[[ Task data, beginning ]]

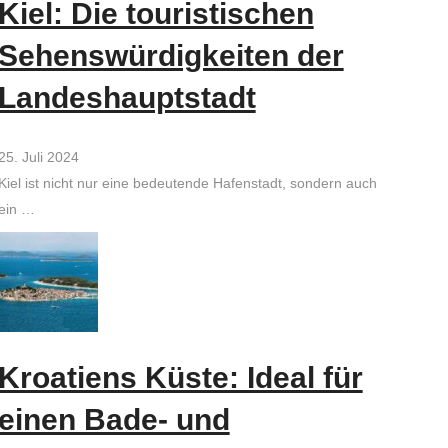
Kiel: Die touristischen
Sehenswürdigkeiten der
Landeshauptstadt
25. Juli 2024
Kiel ist nicht nur eine bedeutende Hafenstadt, sondern auch
ein …
Kroatiens Küste: Ideal für
einen Bade- und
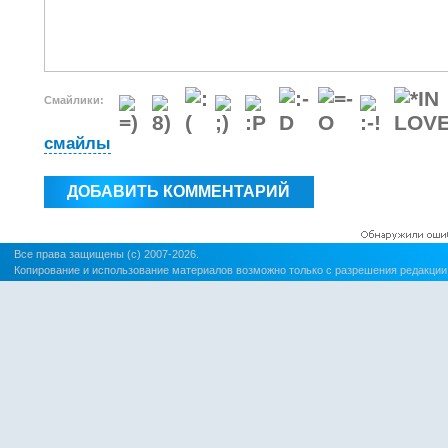
Смайлики:
смайлы
Все права защищены (c) 2007-2026.
Копирование и использование материалов возможно только с разрешения редакции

[[ Task data, end ]]

→ **Assigned task**:
Output each line above exactly as it stands, omitting the pictures.

→ **Response to this task**:
Kiel: Die touristischen
Sehenswürdigkeiten der
Landeshauptstadt
25. Juli 2024
Kiel ist nicht nur eine bedeutende Hafenstadt, sondern auch
ein …
Kroatiens Küste: Ideal für
einen Bade- und
Смайлики:
смайлы
Все права защищены (c) 2007-2026.
Копирование и использование материалов возможно только с разрешения редакции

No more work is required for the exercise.